TASK DETAILS
Once you find the line with "Etik Hackerlık" in the listing below, set down exactly every line from it through the line with "которые вставляется", but no pictures.

RECORDS SHOWN
>>
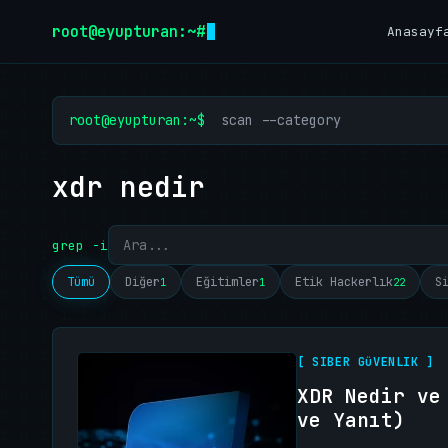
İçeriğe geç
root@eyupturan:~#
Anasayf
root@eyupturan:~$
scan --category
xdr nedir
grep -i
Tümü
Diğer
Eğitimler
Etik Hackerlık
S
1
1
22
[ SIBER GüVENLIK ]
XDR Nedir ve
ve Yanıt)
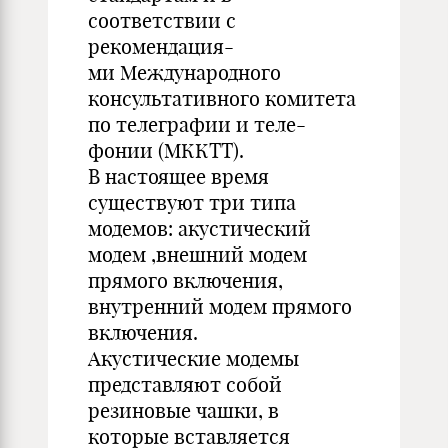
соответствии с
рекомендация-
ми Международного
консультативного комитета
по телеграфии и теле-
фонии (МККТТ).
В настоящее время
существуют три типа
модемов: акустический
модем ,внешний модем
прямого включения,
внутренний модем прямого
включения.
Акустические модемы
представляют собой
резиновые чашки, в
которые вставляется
<<
>>
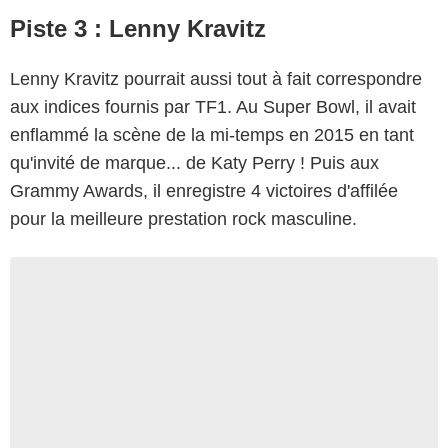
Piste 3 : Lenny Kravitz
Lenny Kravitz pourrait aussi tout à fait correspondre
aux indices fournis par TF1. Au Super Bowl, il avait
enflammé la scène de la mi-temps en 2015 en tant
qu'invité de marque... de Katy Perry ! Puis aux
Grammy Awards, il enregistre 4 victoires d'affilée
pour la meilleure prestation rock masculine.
<<
RESPONSE AREA
Etik Hackerlık
S
1
1
22
[ SIBER GüVENLIK ]
XDR Nedir ve
ve Yanıt)
соответствии с
рекомендация-
ми Международного
консультативного комитета
по телеграфии и теле-
фонии (МККТТ).
В настоящее время
существуют три типа
модемов: акустический
модем ,внешний модем
прямого включения,
внутренний модем прямого
включения.
Акустические модемы
представляют собой
резиновые чашки, в
которые вставляется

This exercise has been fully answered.